While Bayern and Robert Lewandowski continue their revival, Dortmund are finding goals from all over. Nils Petersen was also on the scoresheet to complete a remarkable record while a new American made a fast start.Good week for: Nils Petersen (pictured), Jadon Sancho, Borussia Dortmund, Robert Lewandowski, Josh Sargent, Hertha Berlin, Gladbach
Bad week for: RB Leipzig, Frankfurt's front three, Schalke, The bottom six
The lowdown:
– It wasn't pretty, but the league leaders, Borussia Dortmund got their first win in Gelsenkirchen since October 2013. The 2-1 victory over Schalke keeps Dortmund nine (CHANGE FOR GLADBACH?) points clear and gives them a big opportunity to go in to the winter break undefeated. BVB have only won by more than a single goal once since mid October but have now racked up five wins in a row. The stuff of champions?
– While Christian Pulisic and Weston McKennie both featured in the derby, it was another American who made the biggest impact on the weekend. Less than two minutes after coming on the pitch for his Bundesliga debut, Josh Sargent nodded in to an unguarded net from centimeters out to seal a 3-1 win for Werder Bremen over Fortuna Düsseldorf . Not a bad start for the 18-year-old.
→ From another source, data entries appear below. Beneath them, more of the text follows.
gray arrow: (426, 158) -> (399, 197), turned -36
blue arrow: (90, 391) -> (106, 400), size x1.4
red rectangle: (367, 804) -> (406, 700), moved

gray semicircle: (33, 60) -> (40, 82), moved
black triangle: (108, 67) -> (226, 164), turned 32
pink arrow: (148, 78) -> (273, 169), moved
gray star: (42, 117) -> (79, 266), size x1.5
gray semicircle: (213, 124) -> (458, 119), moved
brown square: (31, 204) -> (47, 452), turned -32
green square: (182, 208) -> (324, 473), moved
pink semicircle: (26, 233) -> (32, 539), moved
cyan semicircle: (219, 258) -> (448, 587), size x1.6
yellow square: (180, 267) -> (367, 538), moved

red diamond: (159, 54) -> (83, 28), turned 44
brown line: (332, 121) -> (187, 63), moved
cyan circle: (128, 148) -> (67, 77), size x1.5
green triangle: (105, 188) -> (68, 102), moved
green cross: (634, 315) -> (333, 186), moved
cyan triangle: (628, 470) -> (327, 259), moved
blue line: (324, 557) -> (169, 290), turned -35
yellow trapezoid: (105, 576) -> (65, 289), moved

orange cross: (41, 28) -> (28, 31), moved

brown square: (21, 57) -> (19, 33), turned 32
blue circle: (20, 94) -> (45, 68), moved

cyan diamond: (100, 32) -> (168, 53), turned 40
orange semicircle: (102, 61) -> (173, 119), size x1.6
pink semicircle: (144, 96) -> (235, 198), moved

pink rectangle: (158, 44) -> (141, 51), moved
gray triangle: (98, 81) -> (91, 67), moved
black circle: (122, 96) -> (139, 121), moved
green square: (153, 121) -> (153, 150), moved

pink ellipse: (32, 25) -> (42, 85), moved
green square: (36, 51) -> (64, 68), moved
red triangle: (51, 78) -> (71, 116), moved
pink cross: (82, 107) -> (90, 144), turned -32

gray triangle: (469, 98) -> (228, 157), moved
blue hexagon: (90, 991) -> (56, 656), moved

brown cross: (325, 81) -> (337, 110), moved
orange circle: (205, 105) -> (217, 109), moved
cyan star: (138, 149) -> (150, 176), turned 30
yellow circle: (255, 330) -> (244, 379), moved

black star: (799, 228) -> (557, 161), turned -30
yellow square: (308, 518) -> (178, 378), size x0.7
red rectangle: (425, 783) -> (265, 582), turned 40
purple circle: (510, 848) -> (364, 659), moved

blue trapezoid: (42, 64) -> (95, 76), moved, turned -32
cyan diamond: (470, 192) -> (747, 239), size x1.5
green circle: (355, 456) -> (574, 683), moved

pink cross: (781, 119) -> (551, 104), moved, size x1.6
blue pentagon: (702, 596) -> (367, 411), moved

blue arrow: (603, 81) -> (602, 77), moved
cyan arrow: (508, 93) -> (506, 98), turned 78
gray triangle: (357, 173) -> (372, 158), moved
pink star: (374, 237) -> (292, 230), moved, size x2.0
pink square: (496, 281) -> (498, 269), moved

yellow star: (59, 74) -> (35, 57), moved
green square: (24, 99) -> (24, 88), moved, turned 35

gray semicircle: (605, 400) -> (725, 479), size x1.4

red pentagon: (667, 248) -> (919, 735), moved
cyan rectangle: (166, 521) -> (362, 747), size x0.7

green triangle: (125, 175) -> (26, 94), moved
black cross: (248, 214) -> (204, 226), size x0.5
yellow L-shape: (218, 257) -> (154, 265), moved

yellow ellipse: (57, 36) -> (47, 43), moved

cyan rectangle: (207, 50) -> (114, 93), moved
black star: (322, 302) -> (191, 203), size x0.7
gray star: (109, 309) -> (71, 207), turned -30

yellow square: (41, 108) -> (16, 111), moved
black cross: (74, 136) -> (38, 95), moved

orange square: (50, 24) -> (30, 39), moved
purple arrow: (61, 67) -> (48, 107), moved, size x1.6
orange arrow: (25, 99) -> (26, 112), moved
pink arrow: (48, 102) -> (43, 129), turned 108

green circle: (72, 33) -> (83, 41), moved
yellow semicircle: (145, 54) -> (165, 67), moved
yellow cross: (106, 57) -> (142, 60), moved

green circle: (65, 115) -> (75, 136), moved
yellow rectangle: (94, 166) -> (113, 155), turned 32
– Frankfurt's front three have found it similarly easy to find the net this term. Until Saturday night. Luka Jovic, Ante Rebic and Sebastian Haller had scored 24 goals between them but all spurned big chances in the 1-0 loss to Hertha Berlin. It was the first time since the Super Cup defeat to Bayern that the Eagles have failed to score.
– For much of the last five seasons, with the honorable but injury-assisted exception of Alex Meier in 2014-15, the race for the Goldem Boot has been a battle between Robert Lewandowski and Pierre-Emerick Aubameyang. With the Gabonese striker now topping the Premier League charts, Lewandowski may have thought the crown was his again. His brace yesterday made it nine for the Pole, one eight players within two goals of leaders Jovic and Paco Alcacer (10).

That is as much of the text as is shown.